Improving Radiographic Fracture Recognition Performance and Efficiency Using Artificial Intelligence

Background

Missed fractures are a common cause of diagnostic discrepancy between initial radiographic interpretation and the final read by board-certified radiologists.

Purpose

To assess the effect of assistance by artificial intelligence (AI) on diagnostic performances of physicians for fractures on radiographs.

Materials and Methods

This retrospective diagnostic study used the multi-reader, multi-case methodology based on an external multicenter data set of 480 examinations with at least 60 examinations per body region (foot and ankle, knee and leg, hip and pelvis, hand and wrist, elbow and arm, shoulder and clavicle, rib cage, and thoracolumbar spine) between July 2020 and January 2021. Fracture prevalence was set at 50%. The ground truth was determined by two musculoskeletal radiologists, with discrepancies solved by a third.
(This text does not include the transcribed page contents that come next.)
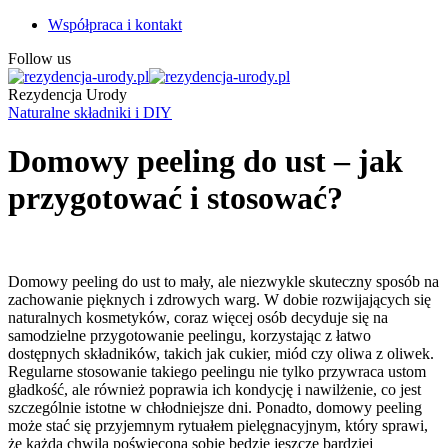
Współpraca i kontakt
Follow us
Rezydencja Urody
Naturalne składniki i DIY
Domowy peeling do ust – jak
przygotować i stosować?
Domowy peeling do ust to mały, ale niezwykle skuteczny sposób na
zachowanie pięknych i zdrowych warg. W dobie rozwijających się
naturalnych kosmetyków, coraz więcej osób decyduje się na
samodzielne przygotowanie peelingu, korzystając z łatwo
dostępnych składników, takich jak cukier, miód czy oliwa z oliwek.
Regularne stosowanie takiego peelingu nie tylko przywraca ustom
gładkość, ale również poprawia ich kondycję i nawilżenie, co jest
szczególnie istotne w chłodniejsze dni. Ponadto, domowy peeling
może stać się przyjemnym rytuałem pielęgnacyjnym, który sprawi,
że każda chwila poświęcona sobie będzie jeszcze bardziej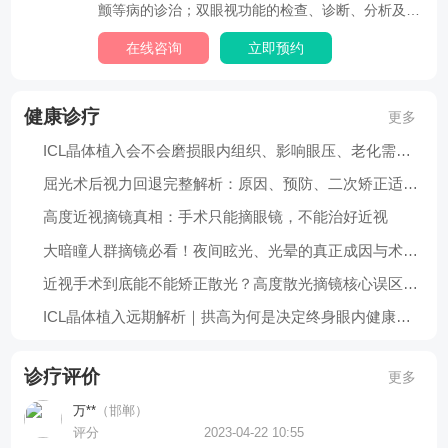
颤等病的诊治；双眼视功能的检查、诊断、分析及处
理；...
在线咨询
立即预约
健康诊疗
更多
ICL晶体植入会不会磨损眼内组织、影响眼压、老化需要更换？大众三大核心疑虑解答
屈光术后视力回退完整解析：原因、预防、二次矫正适应症
高度近视摘镜真相：手术只能摘眼镜，不能治好近视
大暗瞳人群摘镜必看！夜间眩光、光晕的真正成因与术前规避方案
近视手术到底能不能矫正散光？高度散光摘镜核心误区与矫正原理
ICL晶体植入远期解析｜拱高为何是决定终身眼内健康的核心指标
诊疗评价
更多
万**
（邯郸）
评分
2023-04-22 10:55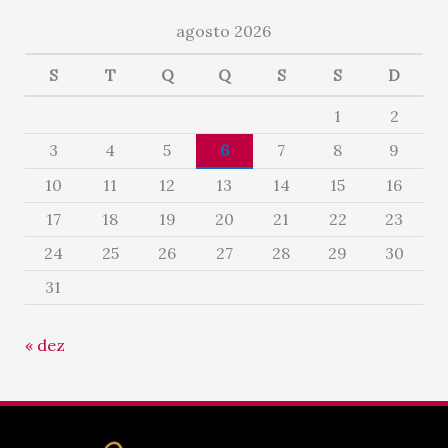
agosto 2026
S
T
Q
Q
S
S
D
1
2
3
4
5
6
7
8
9
10
11
12
13
14
15
16
17
18
19
20
21
22
23
24
25
26
27
28
29
30
31
« dez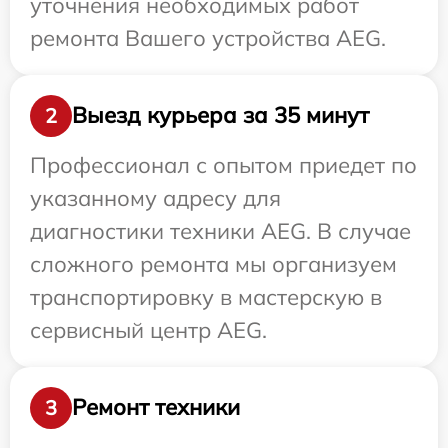
уточнения необходимых работ
ремонта Вашего устройства AEG.
Выезд курьера за 35 минут
2
Профессионал с опытом приедет по
указанному адресу для
диагностики техники AEG. В случае
сложного ремонта мы организуем
транспортировку в мастерскую в
сервисный центр AEG.
Ремонт техники
3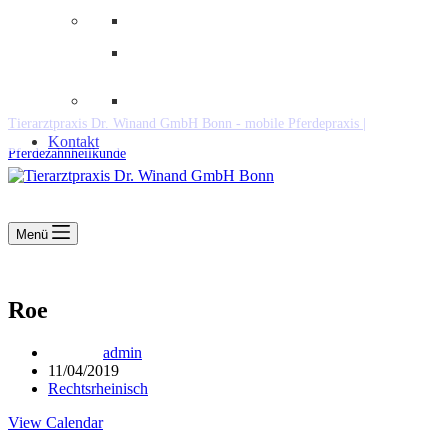
Downloads
Kooperationen
Fundtiere & Co
Tierarztpraxis Dr. Winand GmbH Bonn - mobile Pferdepraxis |
Kontakt
Pferdezahnheilkunde
Menü
Roe
admin
11/04/2019
Rechtsrheinisch
View Calendar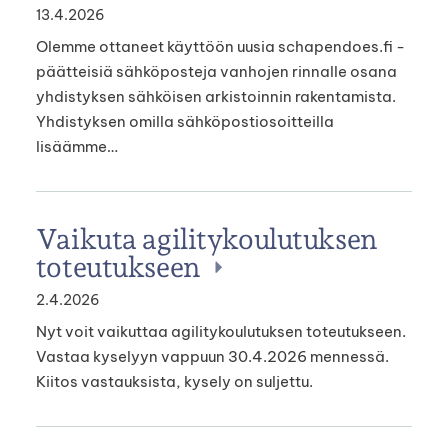
13.4.2026
Olemme ottaneet käyttöön uusia schapendoes.fi -
päätteisiä sähköposteja vanhojen rinnalle osana
yhdistyksen sähköisen arkistoinnin rakentamista.
Yhdistyksen omilla sähköpostiosoitteilla
lisäämme…
Vaikuta agilitykoulutuksen
toteutukseen
2.4.2026
Nyt voit vaikuttaa agilitykoulutuksen toteutukseen.
Vastaa kyselyyn vappuun 30.4.2026 mennessä.
Kiitos vastauksista, kysely on suljettu.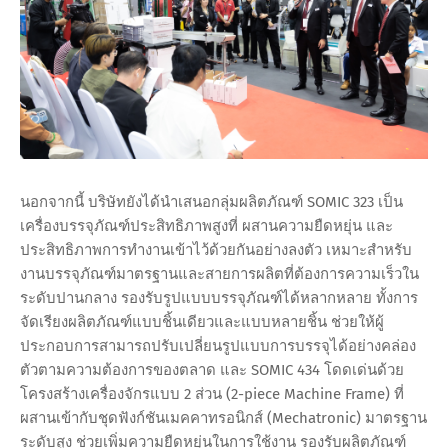
นอกจากนี้ บริษัทยังได้นำเสนอกลุ่มผลิตภัณฑ์ SOMIC 323 เป็น
เครื่องบรรจุภัณฑ์ประสิทธิภาพสูงที่ ผสานความยืดหยุ่น และ
ประสิทธิภาพการทำงานเข้าไว้ด้วยกันอย่างลงตัว เหมาะสำหรับ
งานบรรจุภัณฑ์มาตรฐานและสายการผลิตที่ต้องการความเร็วใน
ระดับปานกลาง รองรับรูปแบบบรรจุภัณฑ์ได้หลากหลาย ทั้งการ
จัดเรียงผลิตภัณฑ์แบบชิ้นเดียวและแบบหลายชิ้น ช่วยให้ผู้
ประกอบการสามารถปรับเปลี่ยนรูปแบบการบรรจุได้อย่างคล่อง
ตัวตามความต้องการของตลาด และ SOMIC 434 โดดเด่นด้วย
โครงสร้างเครื่องจักรแบบ 2 ส่วน (2-piece Machine Frame) ที่
ผสานเข้ากับชุดฟังก์ชันเมคคาทรอนิกส์ (Mechatronic) มาตรฐาน
ระดับสูง ช่วยเพิ่มความยืดหยุ่นในการใช้งาน รองรับผลิตภัณฑ์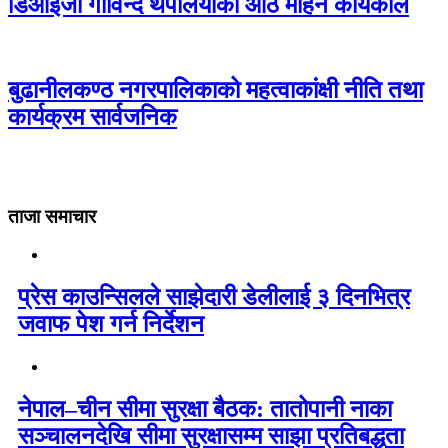
डिआईजी गोविन्द थपलियाको आठ महिने कार्यकाल
बुढानीलकण्ठ नगरपालिकाको महत्वाकांक्षी नीति तथा
कार्यक्रम सार्वजनिक
ताजा समाचार
प्रेस काउन्सिलले साझेदारी डेलीलाई ३ दिनभित्र
जवाफ पेश गर्न निर्देशन
नेपाल–चीन सीमा सुरक्षा बैठक: तातोपानी नाका
सञ्चालनदेखि सीमा सुरक्षासम्म साझा प्रतिबद्धता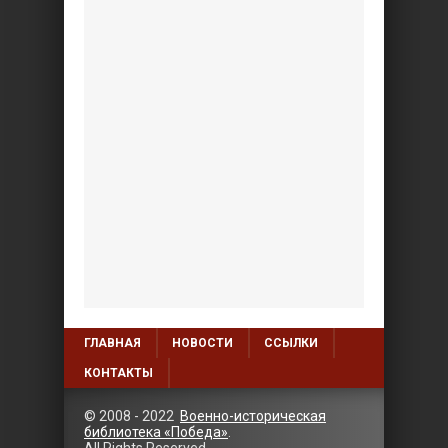
ГЛАВНАЯ
НОВОСТИ
ССЫЛКИ
КОНТАКТЫ
© 2008 - 2022
Военно-историческая
библиотека «Победа»
.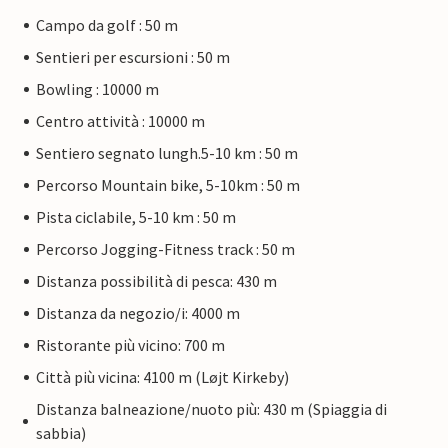
Campo da golf : 50 m
Sentieri per escursioni : 50 m
Bowling : 10000 m
Centro attività : 10000 m
Sentiero segnato lungh.5-10 km : 50 m
Percorso Mountain bike, 5-10km : 50 m
Pista ciclabile, 5-10 km : 50 m
Percorso Jogging-Fitness track : 50 m
Distanza possibilità di pesca: 430 m
Distanza da negozio/i: 4000 m
Ristorante più vicino: 700 m
Città più vicina: 4100 m (Løjt Kirkeby)
Distanza balneazione/nuoto più: 430 m (Spiaggia di
sabbia)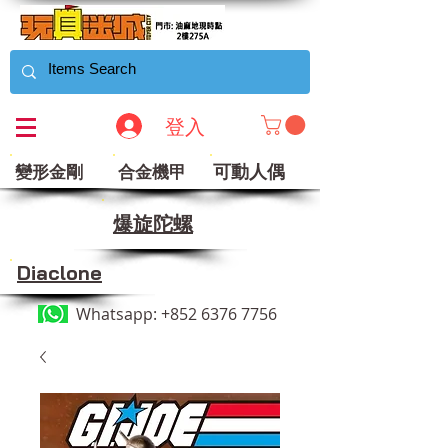
登入
可動人偶
變形金剛
合金機甲
​爆旋陀螺
Diaclone
Whatsapp:
+852 6376 7756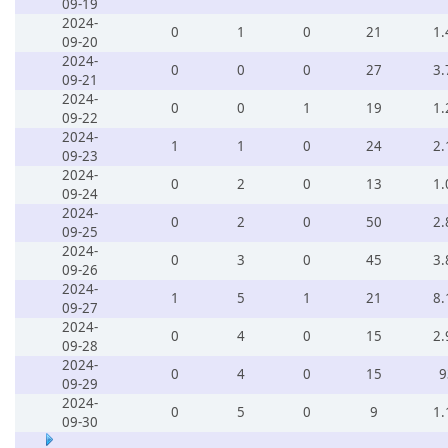
09-19
2024-
0
1
0
21
1.
09-20
2024-
0
0
0
27
3.
09-21
2024-
0
0
1
19
1.
09-22
2024-
1
1
0
24
2.
09-23
2024-
0
2
0
13
1.
09-24
2024-
0
2
0
50
2.
09-25
2024-
0
3
0
45
3.
09-26
2024-
1
5
1
21
8.
09-27
2024-
0
4
0
15
2.
09-28
2024-
0
4
0
15
9
09-29
2024-
0
5
0
9
1.
09-30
Twenty-four readers (radiologists, orthopedists, emergency physicians, physician assistants, rheumatologists, family physicians) were presented the whole validation data set (n = 480), with and without AI assistance, with a 1-month minimum washout period. The primary analysis had to demonstrate superiority of sensitivity per patient and the noninferiority of specificity per patient at –3% margin with AI aid. Stand-alone AI performance was also assessed using receiver operating characteristic curves.

Results

A total of 480 patients were included (mean age, 59 years ± 16 [standard deviation]; 327 women). The sensitivity per patient was 10.4% higher (95% CI: 6.9, 13.9; P < .001 for superiority) with AI aid (4331 of 5760 readings, 75.2%) than without AI (3732 of 5760 readings, 64.8%). The specificity per patient with AI aid (5504 of 5760 readings, 95.6%) was noninferior to that without AI aid (5217 of 5760 readings, 90.6%), with a difference of +5.0% (95% CI: +2.0, +8.0; P = .001 for noninferiority). AI shortened the average reading time by 6.3 seconds per examination (95% CI: –12.5, –0.1; P = .046). The sensitivity by patient gain was significant in all regions (+8.0% to +16.2%; P < .05) but shoulder and clavicle and spine (+4.2% and +2.6%; P = .12 and .52).

Conclusion

AI assistance improved the sensitivity and may even improve the specificity of fracture detection by radiologists and nonradiologists, without lengthening reading time.